Flatten right into a disc,wrap,and chill for not less than 1 hour.
Preheat oven to 350°F. Roll dough on a evenly floured floor to ¼-inch thickness. Use cookie cutters to chop out mini gingerbread folks. You should have some extra dough through which case you may make bigger cookies in different festive shapes.
Bake 7-9 minutes,till edges are simply set. Cool fully earlier than utilizing as cupcake decorations.
Make the cupcakes:
Preheat the oven to 350ºF. Line a 12 depend muffin pan with cupcake liners.
In a medium bowl,add the flour,baking powder,baking soda,salt,ginger,cinnamon and nutmeg then whisk to mix. Put aside.
In a big mixing bowl add the melted butter,brown sugar and molasses and beat till easy.
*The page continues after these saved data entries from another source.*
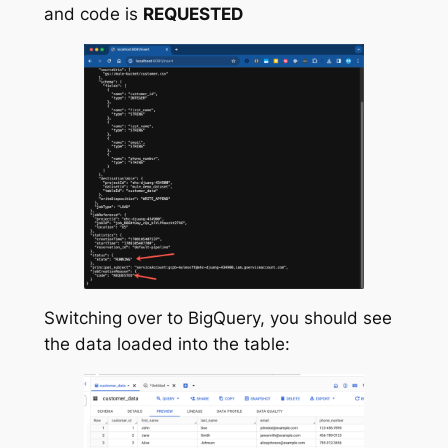
and code is
REQUESTED
Switching over to BigQuery, you should see
the data loaded into the table:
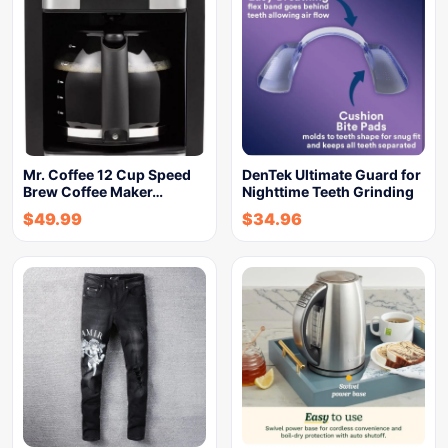
Mr. Coffee 12 Cup Speed
DenTek Ultimate Guard for
Brew Coffee Maker…
Nighttime Teeth Grinding
$
49.99
$
34.96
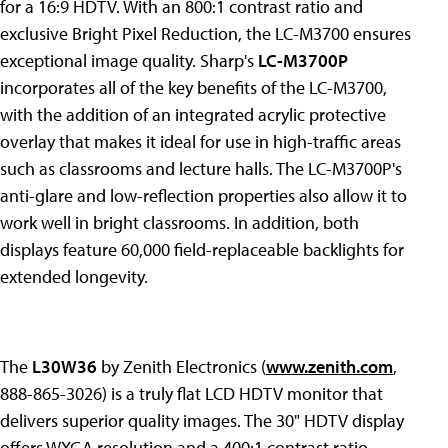
for a 16:9 HDTV. With an 800:1 contrast ratio and
exclusive Bright Pixel Reduction, the LC-M3700 ensures
exceptional image quality. Sharp's
LC-M3700P
incorporates all of the key benefits of the LC-M3700,
with the addition of an integrated acrylic protective
overlay that makes it ideal for use in high-traffic areas
such as classrooms and lecture halls. The LC-M3700P's
anti-glare and low-reflection properties also allow it to
work well in bright classrooms. In addition, both
displays feature 60,000 field-replaceable backlights for
extended longevity.
The
L30W36
by Zenith Electronics (
www.zenith.com
,
888-865-3026) is a truly flat LCD HDTV monitor that
delivers superior quality images. The 30" HDTV display
offers WXGA resolution and a 400:1 contrast ratio,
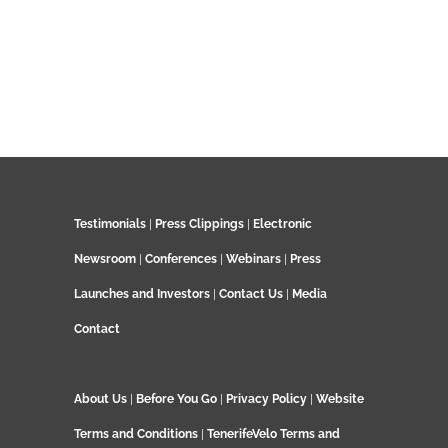
Testimonials
|
Press Clippings
|
Electronic
Newsroom
|
Conferences
|
Webinars
|
Press
Launches and Investors
|
Contact Us
|
Media
Contact
About Us
|
Before You Go
|
Privacy Policy
|
Website
Terms and Conditions
|
TenerifeVelo Terms and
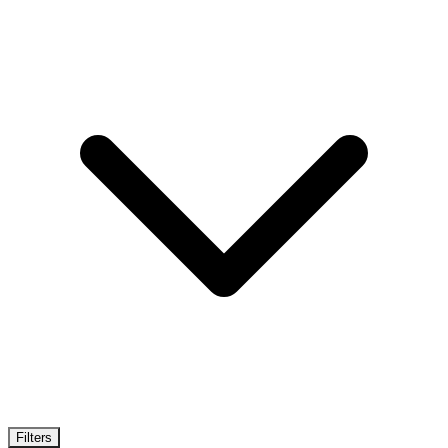
Filters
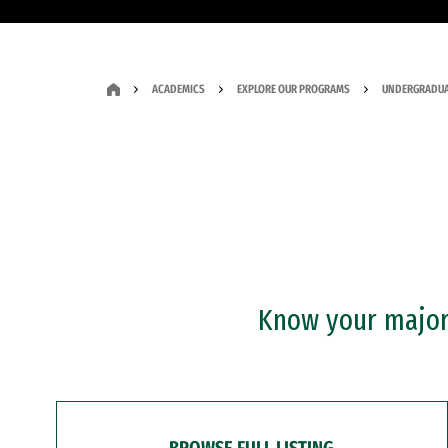
ACADEMICS
EXPLORE OUR PROGRAMS
UNDERGRADUA
Know your major?
BROWSE FULL LISTING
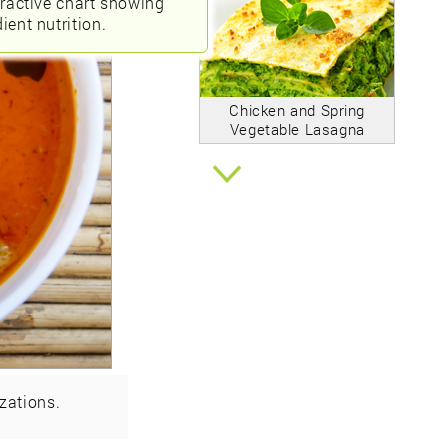
eractive chart showing
ient nutrition.
Chicken and Spring
Vegetable Lasagna
zations.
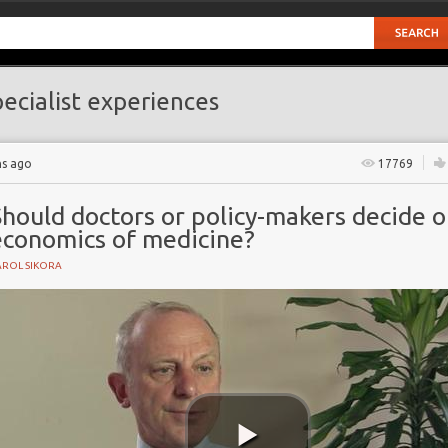
ecialist experiences
hs ago
17769
hould doctors or policy-makers decide 
economics of medicine?
AROL SIKORA
e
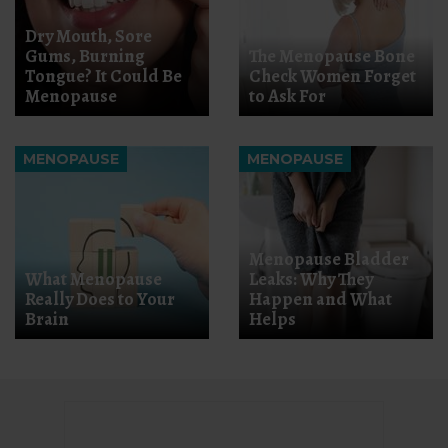
Dry Mouth, Sore
Gums, Burning
The Menopause Bone
Tongue? It Could Be
Check Women Forget
Menopause
to Ask For
MENOPAUSE
MENOPAUSE
Menopause Bladder
What Menopause
Leaks: Why They
Really Does to Your
Happen and What
Brain
Helps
Add the eggs,one after the other,beating between every addition then add the vanilla and beat as soon as extra to mix.
Add the bitter cream and use a handheld spatula to fold it into the combination.
Steadily add the dry substances to the moist substances. Use a handheld spatula to fold the substances collectively taking care to not over combine.
Divide the batter evenly quantity the cupcake liner,filling every about ⅔ full.
Bake for 18-20 minutes,or till the cupcakes are risen and spring again when touched together with your finger.
Take away from the oven and funky within the muffin pan for five minutes earlier than transferring to a wire rack to chill fully earlier than frosting.
Make the cream cheese frosting:
In a big mixing bowl,add the butter and beat on medium-high velocity for 2-3 minutes till very pale and fluffy.
Add the cream cheese and beat on medium velocity till easy.
Steadily add the powdered sugar,mixing on low till integrated then add the vanilla and salt and improve the velocity to excessive. Beat for a few minutes till easy and creamy.
Switch to a piping bag fitted with an open star nozzle (we used a Wilton 1M). Pipe swirls of cream cheese frosting on prime of every cooled cupcake and prime every with a mini gingerbread cookie.
Serve and revel in!
Notes
- Baking in a mushy,gently spiced cake topped with easy,white cream cheese frosting.
- The flavour is heat and comfy with out being overpowering,with simply the suitable steadiness of molasses,ginger,and cinnamon. They’ve a luxurious,velvety texture due to the bitter cream and keep tender for days,making them preferrred for gatherings or make-ahead
- vacation baking. Completed with mini gingerbread cookies on prime,they appear festive and really feel nostalgic whereas nonetheless being extremely simple to make.
Diet
Serving:1g| Energy:547kcal| Carbohydrates:85g| Protein:5g| Fats:21g| Saturated Fats:13g| Polyunsaturated Fats:1g| Monounsaturated Fats:6g| Trans Fats:0.5g| Ldl cholesterol:99mg| Sodium:341mg| Potassium:334mg| Fiber:1g| Sugar:65g| Vitamin A:730IU| Vitamin C:0.1mg| Calcium:102mg| Iron:2mg
Diet Disclaimer
All dietary data supplied is an estimate. For particular dietary wants or issues,we suggest consulting a vitamin calculator or a certified skilled.